Jorge Amado, escrevendo sobre o lançamento de “Casa-grande e senzala”, não economizou o tom bombástico: “Foi uma explosão […] Quem não viveu aquele tempo não pode imaginar a sua beleza […] o livro de Gilberto deslumbrava o país, falava-se dele como nunca se falara antes de outros livros.” Monteiro Lobato foi até mais apoteótico: “qual o Cometa de Halley, irrompera nos céus da nossa literatura…” Diante desses comentários, fiquei com inveja. Não me lembro, desde que me tornei devorador de livros, de um lançamento sobre o Brasil que tivesse gerado tal deslumbramento. Ou mesmo que tivesse provocado apenas em mim surpresa capaz de desnortear minha visão de país, propondo uma maneira realmente nova de pensar nosso lugar no mundo.

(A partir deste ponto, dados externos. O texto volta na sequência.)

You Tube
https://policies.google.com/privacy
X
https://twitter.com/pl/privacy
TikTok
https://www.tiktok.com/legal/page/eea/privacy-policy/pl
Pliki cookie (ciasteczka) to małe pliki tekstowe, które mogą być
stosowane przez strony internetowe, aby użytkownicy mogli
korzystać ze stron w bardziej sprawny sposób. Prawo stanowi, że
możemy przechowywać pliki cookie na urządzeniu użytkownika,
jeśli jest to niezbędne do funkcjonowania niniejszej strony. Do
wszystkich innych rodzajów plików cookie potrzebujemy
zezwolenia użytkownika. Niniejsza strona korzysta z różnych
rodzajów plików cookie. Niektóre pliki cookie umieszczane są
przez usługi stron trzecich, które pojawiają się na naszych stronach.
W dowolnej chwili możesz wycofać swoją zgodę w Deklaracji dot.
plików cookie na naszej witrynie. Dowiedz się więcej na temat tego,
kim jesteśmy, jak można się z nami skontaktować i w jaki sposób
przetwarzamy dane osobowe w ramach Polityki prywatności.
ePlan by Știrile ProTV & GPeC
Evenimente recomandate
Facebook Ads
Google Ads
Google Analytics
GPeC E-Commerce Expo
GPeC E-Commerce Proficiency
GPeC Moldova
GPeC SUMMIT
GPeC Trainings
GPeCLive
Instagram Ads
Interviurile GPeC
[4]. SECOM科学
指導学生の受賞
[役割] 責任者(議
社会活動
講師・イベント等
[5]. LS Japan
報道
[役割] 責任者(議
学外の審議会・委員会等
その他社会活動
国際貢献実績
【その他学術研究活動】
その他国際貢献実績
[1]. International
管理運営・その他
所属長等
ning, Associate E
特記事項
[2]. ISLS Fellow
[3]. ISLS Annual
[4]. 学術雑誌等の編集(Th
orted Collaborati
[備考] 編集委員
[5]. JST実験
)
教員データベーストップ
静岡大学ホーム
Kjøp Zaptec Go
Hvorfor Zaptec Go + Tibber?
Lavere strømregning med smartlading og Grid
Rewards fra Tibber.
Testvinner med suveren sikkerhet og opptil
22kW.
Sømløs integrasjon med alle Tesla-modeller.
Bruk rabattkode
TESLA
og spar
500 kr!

Talvez os livros, não apenas quando falam do Brasil, tenham perdido esse poder. Games e softwares ganharam corações e mentes, de forma contundente, apesar de pouco analisada, e sem produção nacional de peso. Por exemplo: Halo:Reach, game recém-lançado, vendeu 200 milhões de dólares no primeiro dia, em todo o planeta. Isso é que é um cometa de Halley mercadológico, que irrompe nos céus da consciência contemporânea fora do radar da crítica artística, sem deslumbrar figurões da literatura de país algum. Porém, mesmo com essa competição “desleal” de outros estímulos culturais, provavelmente o verdadeiro problema não seja somente mídia (game ou livro), mas também o tal “conteúdo” (o “Brasil”, o “nacional”), e assim – abruptamente – a ausência desses livros em nossa vida atual fica bem explicada, ou eternamente sem explicação.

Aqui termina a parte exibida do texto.